LA escalada en el enfrentamiento dialéctico entre socialistas y populares a cuenta de sus respectivas políticas en torno a Marbella, desarrollado durante todo el fin de semana, debe encontrarse en el fondo de la decisión del secretario general del PSOE de Málaga, Miguel Ángel Heredia, de retar al Partido Popular a un debate público sobre las inversiones socialistas en esta ciudad. "Las cifras y los hechos son más rotundos que las palabras huecas del PP" ha dicho Heredia a la hora de lanzar el guante, seguramente convencido de que por la boca muere el pez.

El responsable provincial del PSOE no ha escatimado argumentos para intentar neutralizar las críticas de los populares. En opinión de Heredia "somos los socialistas quienes hemos impulsado las obras históricas del soterramiento, mientras que Arenas siendo ministro iba a Marbella sólo a tomar el sol y a ver a Gil para cerrar el acuerdo de Diputación", para añadir que, a su juicio, "el PP no hace política, monta circos semanales en los que lanza discursos contradictorios entre provincias y manipula la realidad sin pudor".

El mosqueo palpable del dirigente del PSOE ante el discurso del PP se basa en un rosario de datos que desgrana señalando que "Marbella ha recibido en esta legislatura más de 200 millones de euros de inversión de las administraciones socialistas. 66 millones de euros del Gobierno central para acometer la obra del soterramiento, 36 millones a través del Plan Zapatero, un montante de 55 millones de la Junta para la ampliación del Hospital Costa del Sol, aparte de otras inversiones como las efectuadas en materia de depuración de aguas".

Entre los argumentos aportados por Heredia para fundamentar su desafío a la dirección popular no olvida la existencia de nuevos escándalos en la política marbellí que, a su juicio, convierten al PP en el partido con menos legitimidad para hablar de agravios. Y pasa a recordar asuntos como la adjudicación de tres locales a una sociedad relacionada con un hermano de una concejal; el del edil que arrendó al Consistorio el edificio donde hasta finales del pasado curso se encontraba el Conservatorio; o el del concejal propietario de la empresa de materiales de construcción que también ha mantenido importantes relaciones comerciales con el Ayuntamiento.

En honor a la verdad hay que decir que la primera piedra de la actual espiral de descalificaciones entre los dos grandes partidos la colocaba el pasado viernes la delegada del Gobierno andaluz en Málaga, María Gámez, que ante la celebración el sábado de un acto del PP, bajo el eslogan "Si Marbella aporta más, por qué recibe menos", distribuía entre los medios un comunicado en el que calificaba de irreal la denuncia de los populares y adjuntaba una exhaustiva relación de las acciones del Ejecutivo autonómico en la citada ciudad.

Como era de esperar las principales críticas de Elías Bendodo y Javier Arenas en el citado acto público fueron dirigidas a Gámez, al candidato local del PSOE, José Bernal, e incluso al presidente de la Junta, José Antonio Griñán.

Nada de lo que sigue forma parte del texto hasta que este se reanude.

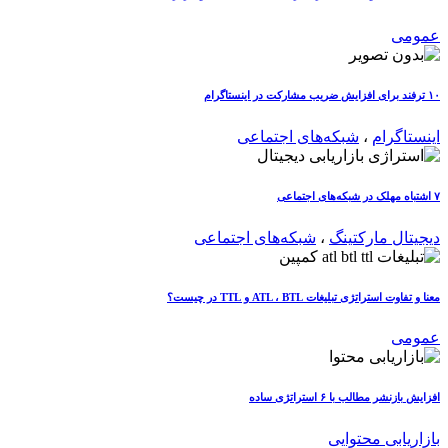
عمومی
۱۰ ترفند برای افزایش ضریب مشارکت در اینستاگرام
اینستاگرام
،
شبکه‌های اجتماعی
۷ اشتباه مهلک در شبکه‌های اجتماعی
دیجیتال مارکتینگ
،
شبکه‌های اجتماعی
معنا و تفاوت استراتژی تبلیغات ATL ، BTL و TTL در چیست؟
عمومی
افزایش بازنشر مطالب با ۶ استراتژی ساده
بازاریابی محتوایی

A los dos primeros, el presidente popular andaluz les espetaba que "si quieren ser candidatos, que dejen sus responsabilidades y no hagan la campaña con coches oficiales y con fondos públicos que son de todos los andaluces", y al segundo le diagnosticaba que sufría el "complejo brutal que siempre han tenido los socialistas a la hora de hablar y de defender a Marbella".

El estrambote a la polémica lo ponía horas después el secretario de Comunicación del PSOE andaluz, Francisco Conejo, cuando decía que "para Arenas la ciudad que más da y menos recibe es aquella en la que se encuentra. Hoy Marbella, otro día Málaga, el siguiente Almería. Esa es la rigurosidad del PP de Arenas, el rey del oportunismo, la demagogia y la mentira".